WHEN the sun begins to circle low in the Southern sky, thousands of invalids prepare for their annual pilgrimage to the "Sunny South," not stopping to consider that dampness and malaria, and sultry days in mid-winter are vastly greater enemies to health than frost and snow. The fear of cold is getting to be almost a mania. Cold weather is a blessing.

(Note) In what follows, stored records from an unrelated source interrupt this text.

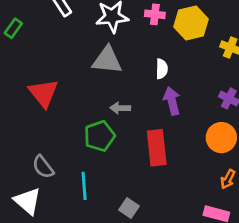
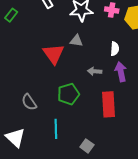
gray triangle: (107, 60) -> (76, 41), size x0.6
red triangle: (43, 93) -> (54, 54), moved
gray arrow: (120, 108) -> (95, 71), moved
gray semicircle: (43, 167) -> (29, 102), moved

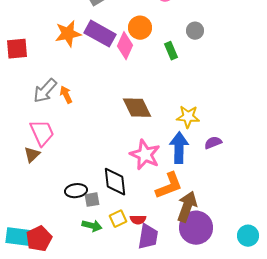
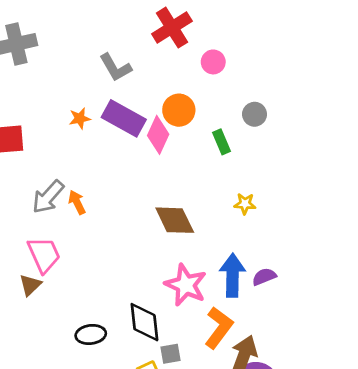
orange star: (68, 34) -> (80, 118), size x0.6
yellow star: (188, 117) -> (245, 204), moved, size x0.7
purple semicircle: (213, 143) -> (264, 277), moved
orange L-shape: (169, 186) -> (219, 328), turned -32
gray square: (92, 200) -> (171, 354), moved

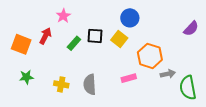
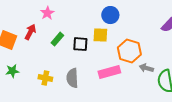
black square: (95, 36) -> (80, 44), moved
yellow square: (119, 39) -> (100, 35), turned -35
gray arrow: (168, 74) -> (146, 68), turned -152
pink rectangle: (129, 78) -> (109, 72), size x1.5

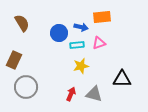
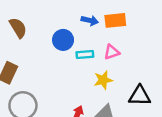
blue arrow: (81, 27) -> (90, 20), moved
yellow star: (81, 66) -> (103, 80), moved

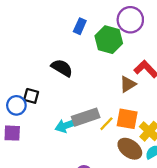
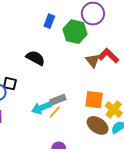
brown triangle: (128, 84) -> (93, 61), moved, turned -35
gray rectangle: (86, 117) -> (58, 100), size x0.7
yellow line: (106, 124) -> (55, 112), moved

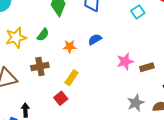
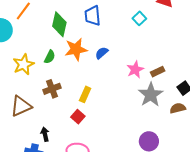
orange star: (70, 47) -> (76, 49), moved, size x1.6
gray star: (136, 103) -> (151, 95), moved, size x1.4

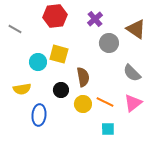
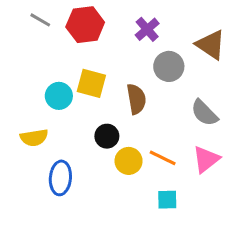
gray line: (15, 29) -> (40, 20), moved
brown semicircle: (83, 77) -> (136, 99), moved
black circle: (61, 90) -> (107, 136), moved

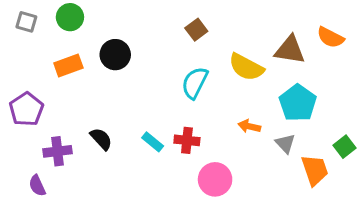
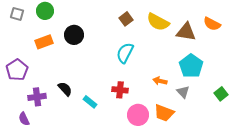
yellow semicircle: (246, 67) -> (158, 22), moved
cyan rectangle: (153, 142) -> (90, 102), moved
orange trapezoid: (315, 170) -> (164, 113), moved, turned 130

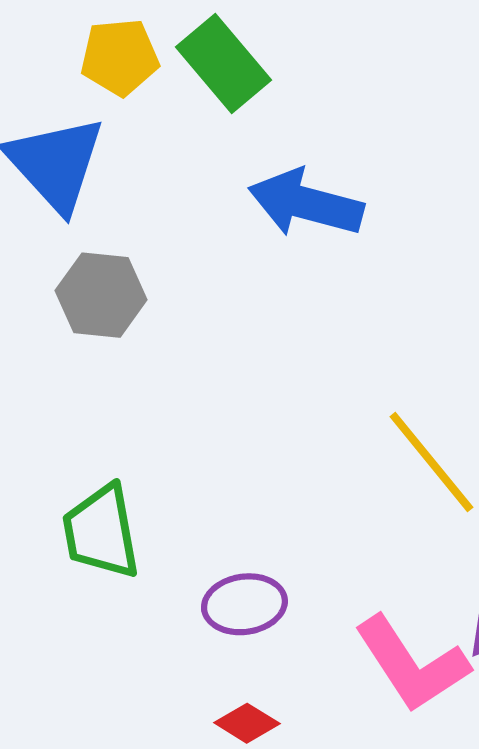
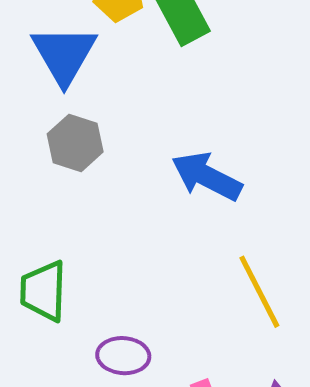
blue arrow: (306, 203) -> (207, 176), moved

The winter toning up is an advantage which no one can afford to miss unless absolutely compelled to forego it.

ONE of the most mischievous errors current in modern times is the popular notion that a man may transgress all the laws of health with impunity, and then swallow a few drops of medicine, and antidote all the results of his evil habits. Diseases are far less frequently cured by remedies than most people, and indeed many physicians, suppose. When a sick person gets well, it is usually because he has reformed from his evil ways, and nature has ceased to punish him for his physical sins. Nature cures whenever there is a cure. It has been suggested by a very wise physician that it may be that remedies hinder as often as they aid in recovery. And it may be that patients get well in spite of the remedies which are applied outside and inside, almost as often as by the aid {o}f them.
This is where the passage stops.